RTBFPasser au contenu
Rechercher

Belgique

Affaire de harcèlement au Parlement wallon : par courrier, les agents du Parlement mettent la pression sur le Bureau

15 sept. 2022 à 07:33 - mise à jour 15 sept. 2022 à 09:13Temps de lecture3 min
Par Jean-François Noulet

C'est un courrier dont la RTBF a pu prendre connaissance ce jeudi matin. 52 agents statutaires parmi les 106 agents du greffe du Parlement wallon ont envoyé, ce jour, un courrier aux membres du Bureau du Parlement, avec copie à l’auditorat du travail. Ces agents qui ne signent pas la missive, par peur de représailles de la part du greffier, s’inquiètent de la manière dont sont gérées par le Bureau du Parlement les révélations de harcèlement dans le chef du greffier du Parlement, Frédéric Janssens.

En particulier, c’est le communiqué, lu et publié, à l’issue de la réunion du Bureau du Parlement, mardi 13 septembre qui interpelle une majorité des agents.

"Nous nous sentons abandonnés"

"Les révélations de l’article du Soir ne nous ont guère surpris, mais face à une menace de mort, étayée par un enregistrement, nous espérions davantage de votre part", écrivent les agents du Parlement. "Au cœur de la démocratie, un acte illégal qui semble impuni est d’autant plus révoltant, et le justifier par un quelconque contexte est hors de tout entendement".

Les agents mettent en avant la fierté qu’ils ont à travailler au Parlement, "au service de la démocratie", sans ménager leurs efforts au quotidien.
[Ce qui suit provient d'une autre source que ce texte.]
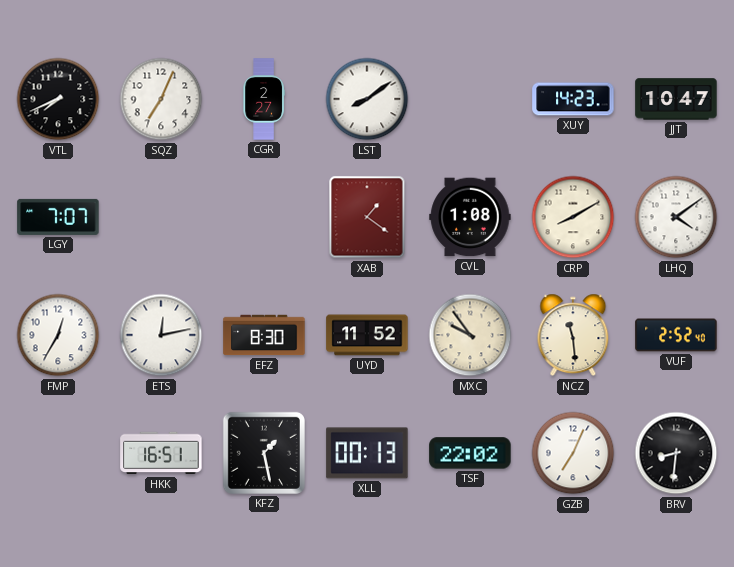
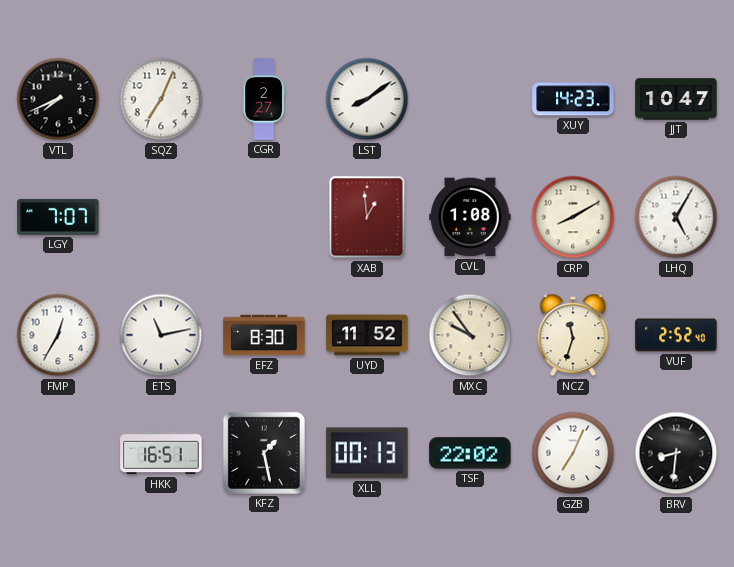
XAB: 1:21 -> 12:59
LHQ: 4:09 -> 5:05
ETS: 12:13 -> 11:13
NCZ: 11:29 -> 11:33
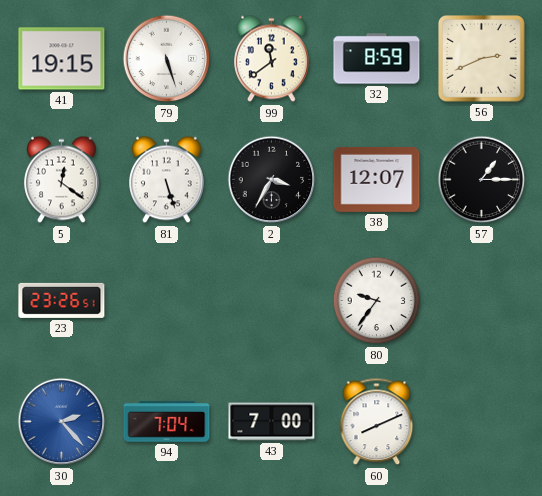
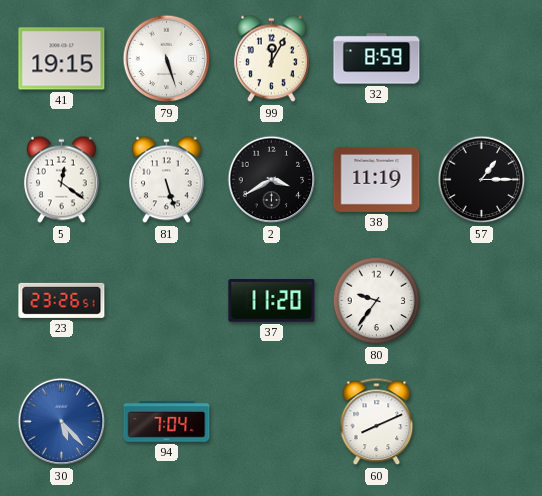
99: 11:39 -> 12:05
56: 2:41 -> none
2: 3:35 -> 3:40
38: 12:07 -> 11:19
37: none -> 11:20
30: 2:23 -> 5:23
43: 7:00 -> none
Mais ajoutent-ils à l’adresse des membres du Bureau, "nous nous sentons abandonnés" à notre sort et salis par les techniques managériales de celui qui a autorité sur nous en votre nom et qui ternissent l’image du Parlement".

Les agents dénoncent un monde politique qui "a fermé les yeux pendant trop longtemps sur ces abus de pouvoir qui durent depuis plus d’une décennie, dont il avait pourtant parfaitement connaissance""Nous ne pouvons plus l’admettre", estiment les agents derrière le courrier envoyé au Bureau du Parlement.

Pour que "ces agissements indignes d’un haut fonctionnaire cessent"

Dans leur lettre, les agents poursuivent en insistant que les problèmes de harcèlement au Parlement wallon ne datent pas d’hier. "Ce n’est pas la première fois qu’une plainte est déposée à l’encontre de M. Janssens et que des faits de harcèlement sont relayés par la presse", écrivent les auteurs de la lettre. "Depuis des années, nous sommes les témoins impuissants du départ précoce ou de la chute soudaine de nombreux collègues durablement abîmés psychologiquement par un management toxique", écrivent-ils. Et de rappeler que "deux responsables de direction sur quatre sont en burn-out, sans compter les nombreux fonctionnaires qui ont eu et ont à vivre cette terrible maladie après de longues années de dévouement sans faille envers l’institution".

Il est de notre devoir de les soutenir et de sortir de notre réserve afin que ces agissements indignes d’un haut fonctionnaire cessent une bonne fois pour toutes.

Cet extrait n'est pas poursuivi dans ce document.